2026.8.9 週報掲載の説教

2026.8.9 週報掲載の説教

『隣人となるということ ―平和はここから始まる―』

ルカによる福音書10章25〜37節

鈴木美津子

*本日の説教の要約です。

8月になると、私たちは広島、長崎、そして敗戦の日を覚え、平和について考える機会が多くなります。世界に目を向ければ、今なお戦争や争いによって多くの人々が苦しみの中を生きています。私たちは、「いつになったら平和になるのだろう」と願い、祈ります。しかし本日の御言葉は、私たちに「平和はどこから始まるのだろう」と問いかけています。

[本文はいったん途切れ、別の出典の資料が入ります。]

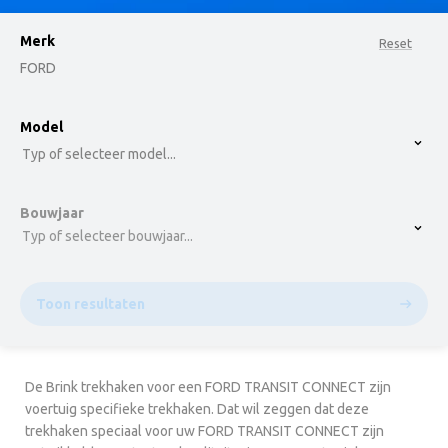
Merk
Reset
FORD
option , selected.
Model
Select is focused ,type to refine list, press Down t
Typ of selecteer model...
Bouwjaar
Typ of selecteer bouwjaar...
Toon resultaten
De Brink trekhaken voor een FORD TRANSIT CONNECT zijn
voertuig specifieke trekhaken. Dat wil zeggen dat deze
trekhaken speciaal voor uw FORD TRANSIT CONNECT zijn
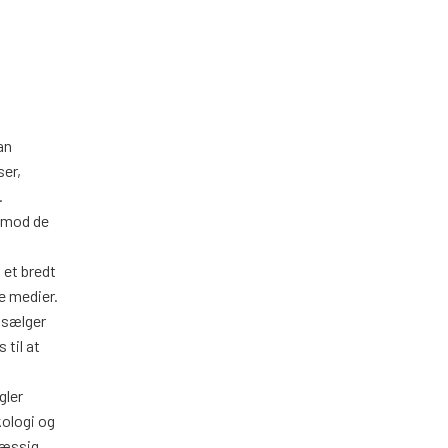
an
ser,
.
n mod de
 et bredt
e medier.
 sælger
 til at
gler
kologi og
mæssig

律法学者はイエス様に、「わたしの隣人とはだれですか」と尋ねました。その問いの背景には、「誰まで愛すればよいのか」という思いがありました。そこでイエス様は、「良いサマリア人」のたとえを語られます。祭司もレビ人も倒れている人を見ながら通り過ぎました。しかし、当時ユダヤ人と対立していたサマリア人は、その人に近づき、傷の手当てをし、自分のろばに乗せ、宿まで連れて行き、回復するまで世話を頼み、費用まで支払いました。

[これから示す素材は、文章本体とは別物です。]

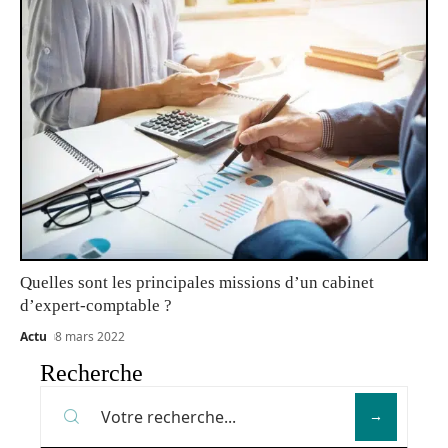
Quelles sont les principales missions d’un cabinet
d’expert-comptable ?
Actu
8 mars 2022
Recherche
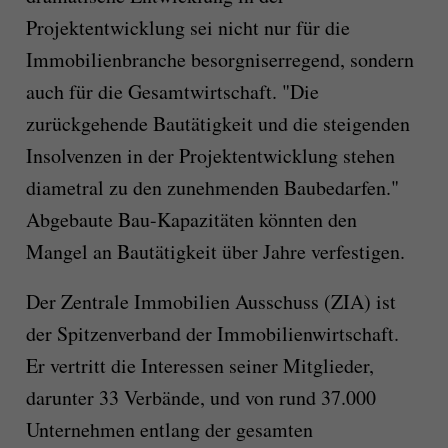
Projektentwicklung sei nicht nur für die
Immobilienbranche besorgniserregend, sondern
auch für die Gesamtwirtschaft. "Die
zurückgehende Bautätigkeit und die steigenden
Insolvenzen in der Projektentwicklung stehen
diametral zu den zunehmenden Baubedarfen."
Abgebaute Bau-Kapazitäten könnten den
Mangel an Bautätigkeit über Jahre verfestigen.
Der Zentrale Immobilien Ausschuss (ZIA) ist
der Spitzenverband der Immobilienwirtschaft.
Er vertritt die Interessen seiner Mitglieder,
darunter 33 Verbände, und von rund 37.000
Unternehmen entlang der gesamten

イエス様は、「誰が私の隣人か」との問いに直接答えられませんでした。代わりに、「誰がその人の隣人となったか」と問い直されます。隣人とは、最初から決まっている人ではありません。目の前にいる人に近づき、その人を大切にするとき、私たちはその人の隣人となるのです。

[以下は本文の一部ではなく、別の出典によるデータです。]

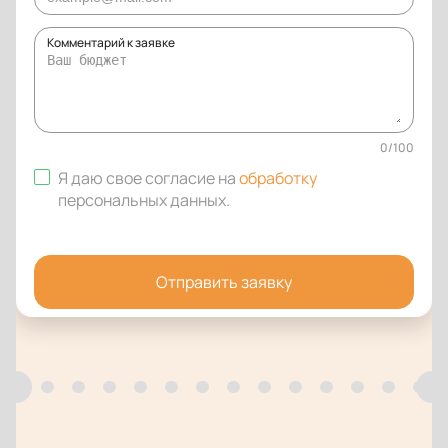
Комментарий к заявке
0
/
100
Я даю свое согласие на
обработку
персональных данных
.
Отправить заявку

しかし、このたとえは、ただ「あなたも良いサマリア人になりなさい」という教えではありません。まず、イエス様ご自身が私たちの隣人となってくださったという福音が語られています。罪によって神から離れ、自分では立ち上がることのできなかった私たちのもとへ、主は近づいてくださいました。そして十字架によって罪を担い、新しい命を与えてくださいました。その主の愛に生かされる者として、「行って、あなたも同じようにしなさい」と招かれているのです。

平和は、遠いところから始まるのではありません。まずイエス様が私たちを愛してくださったことから始まります。そして、その愛に生かされて、目の前にいる一人を大切にするところから、神が願われる平和は少しずつ広がっていくのです。